In 2009, after a double bird strike, which killed both engines, Captain Sullenberger made the decision to land a commercial jet with 155 people on board in the Hudson River. A few seconds before the plane hit the water, Captain Sullenberger came on the intercom and said three words which many passengers later said calmed them down immediately.
What were those three words? Perhaps they were words of comfort like, “We’ll be ok,” or “Don’t you worry.” No, the three words Captain Sullenberger said were:
“Brace for impact.”
Brace for impact? How on earth are those words comforting? They aren’t. That’s the point. It isn’t –what– Captain Sullenberger said, it’s how he said it that brought assurance to the passengers. He was in command of his breathing. He was calm. He was confident. And although the words he said were, “Brace for impact,” the message the passengers received was, “We’re in good hands.”
Leadership is communicated. You can think you’re a leader, but unless you can communicate it, no one else will see you that way. But how is leadership communicated? Through breathing.

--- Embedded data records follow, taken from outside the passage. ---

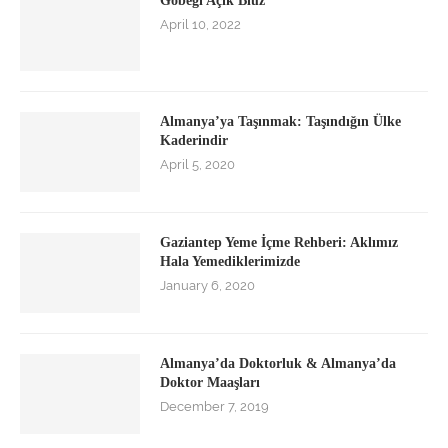
Göbeği Açık Bluz
April 10, 2022
Almanya’ya Taşınmak: Taşındığın Ülke
Kaderindir
April 5, 2020
Gaziantep Yeme İçme Rehberi: Aklımız
Hala Yemediklerimizde
January 6, 2020
Almanya’da Doktorluk & Almanya’da
Doktor Maaşları
December 7, 2019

Authenticity shows people who you are but breathing shows people how you are. If you are not breathing well, or holding your breath in court, you activate your fight or flight response. When you are in fight or flight, you are in survival mode, which means you’re looking out for yourself. No one is going to follow someone who is only looking out for themselves! Breathing well in court communicates, “I’ve got this,” and shows jurors that you are a safe, steady presence and someone worthy of following.
If you want to show up as a leader in court, get your breathing under control. The jury wants to know you’ve got the knowledge, experience, and skill to handle the stress of trial. You communicate all of these things through breathing. But you also communicate that jurors are safe with you. Breathe deeply, and often, and you’ll start to see your leadership grow in court.